Idle capacity in a country that’s long been the workshop of the world underscores the blow of the trade war to Chinese manufacturers, which are also grappling with an economy that’s expanding at the slowest pace in three decades. There are growing signs that the global supply chain that’s been in place for decades — and powered by China’s economic rise — is being permanently transformed.
The pivot away from China by global companies from Microsoft Corp. to bike maker Giant Manufacturing Co. is ongoing and accelerating as the trade war heats up. Trump in a series of tweets Friday “ordered” American companies to seek alternatives to doing business in China, including moving operations “home and making your products in the USA.”
The world’s largest supplier of consumer goods, Li & Fung Ltd., said in an earnings statement Thursday that it’s actively helping clients ― which include some of the biggest retailers in the world ― move sourcing away from China to other regions. It helped one American retailer to reduce its reliance on China from 70% to 20% within two years.
For China’s $4.7 billion industry in sportswear exports, the growing local market can partially make up for waning foreign demand, Ding said.
“By shifting to made-in-China and sold-in-China, factories shorten production cycles and that could be good for them,” he said.

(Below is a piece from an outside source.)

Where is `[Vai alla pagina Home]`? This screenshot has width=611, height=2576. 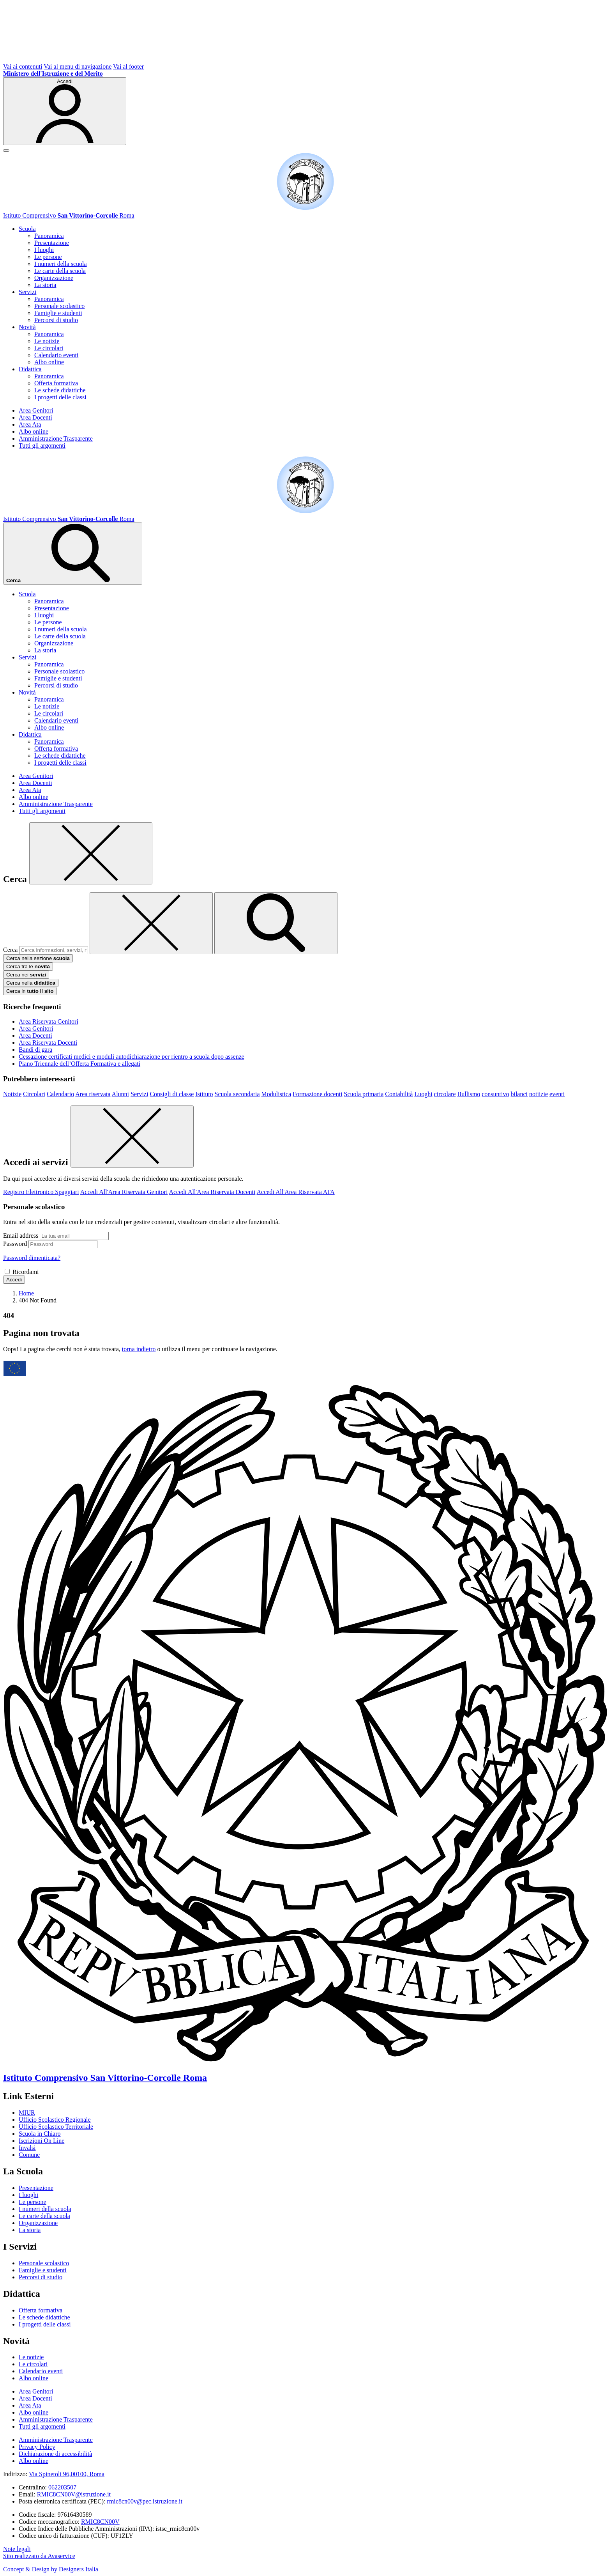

Ding said existing local sportswear makers such as Xtep are sitting pretty. Earlier this year, Xtep acquired a U.S.-based company that added tennis brand K-Swiss, Palladium boots and Supra shoes to its portfolio. It plans to expand production of its international brands in China — taking advantage of manufacturers’ lowered prices.
“We can produce in these Chinese factories, and that’s how we have an advantage,” Ding said.

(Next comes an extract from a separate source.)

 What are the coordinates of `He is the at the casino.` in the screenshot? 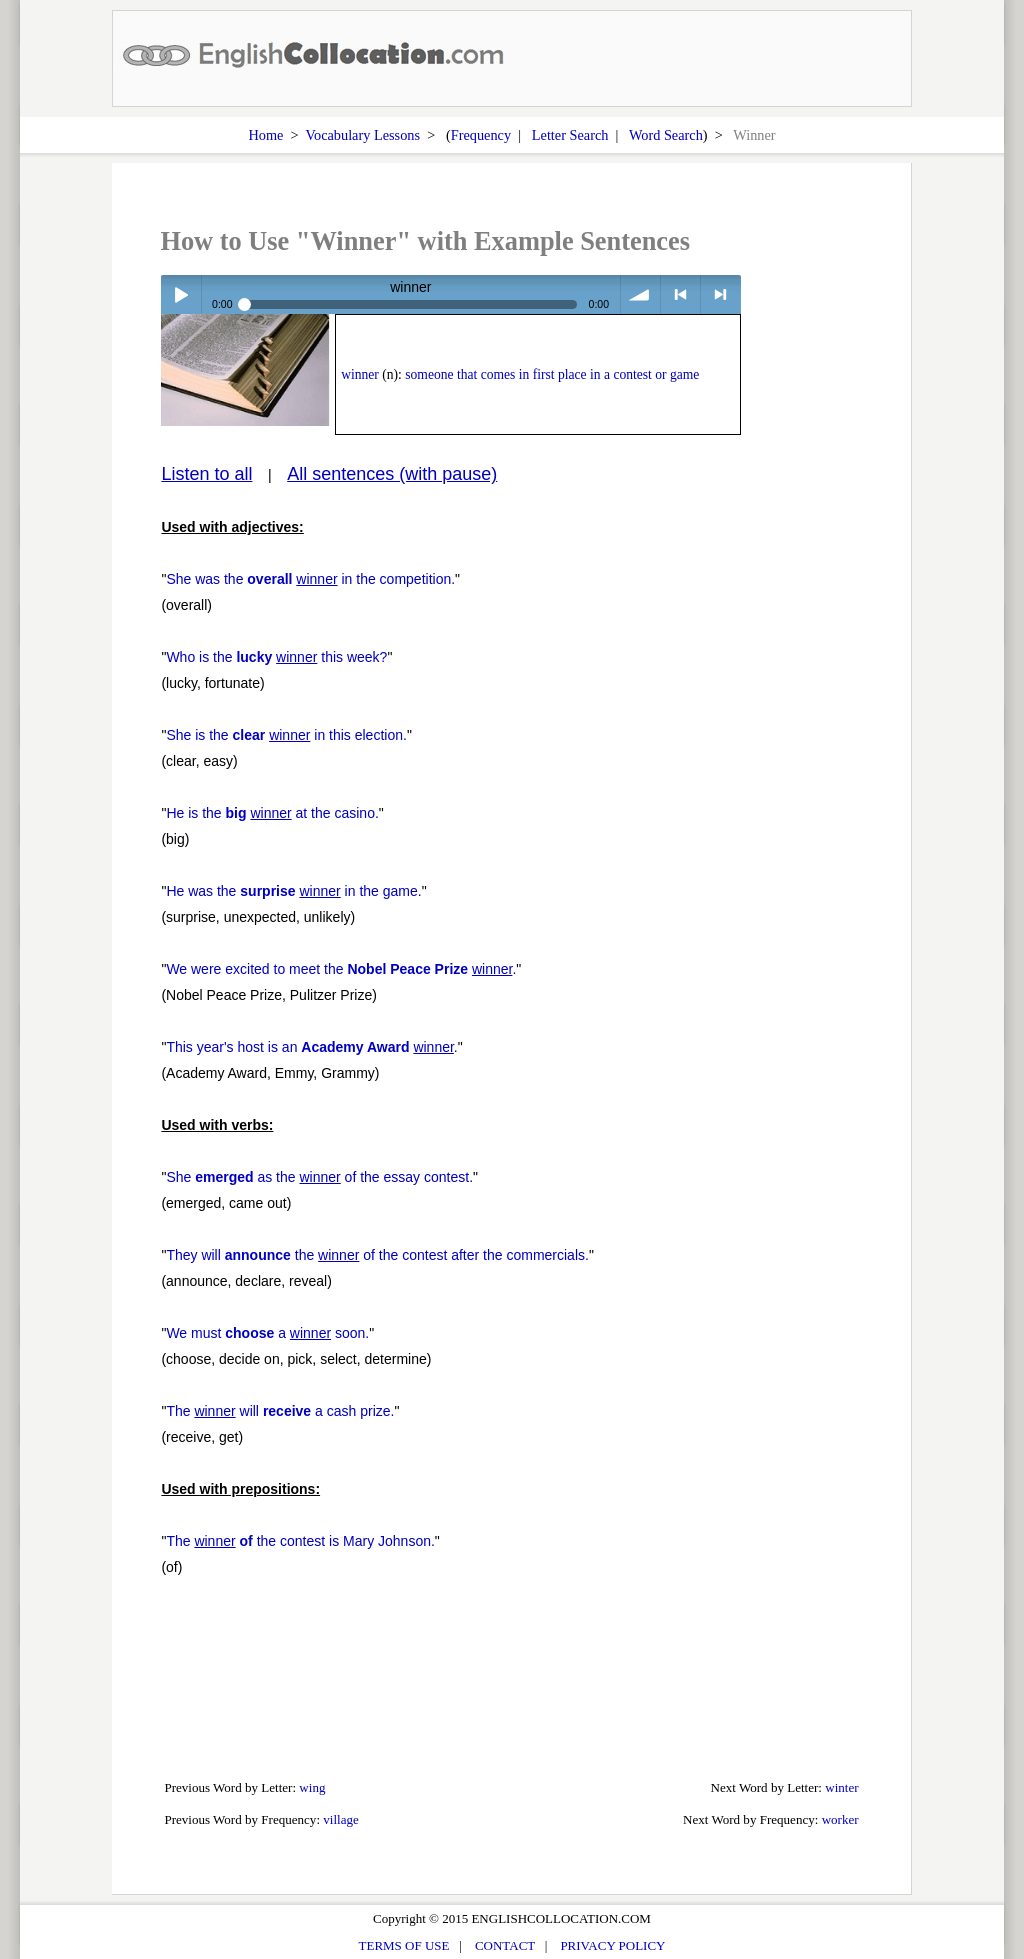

Still, China’s $40 billion-a-year market for sports apparel is less than half the market in the U.S., according to data from Euromonitor International. Most Chinese consumers also aspire to athleisure from global labels like Nike, Adidas and Under Armour. Ding said this may change with time.
“The gap between domestic brands and international brands will slowly be closed,” he said. Xtep — which has a market share of 4.6%, compared with 15% for local rival Anta Sports Products Ltd. — seeks to increase its retail sales five-fold to 50 billion yuan ($7.1 billion) in the next decade.
Ding said he expects younger Chinese consumers, especially those born after 1990, to have a greater affinity to local brands. They “are confident about China’s rise and identify with national brands,” he said.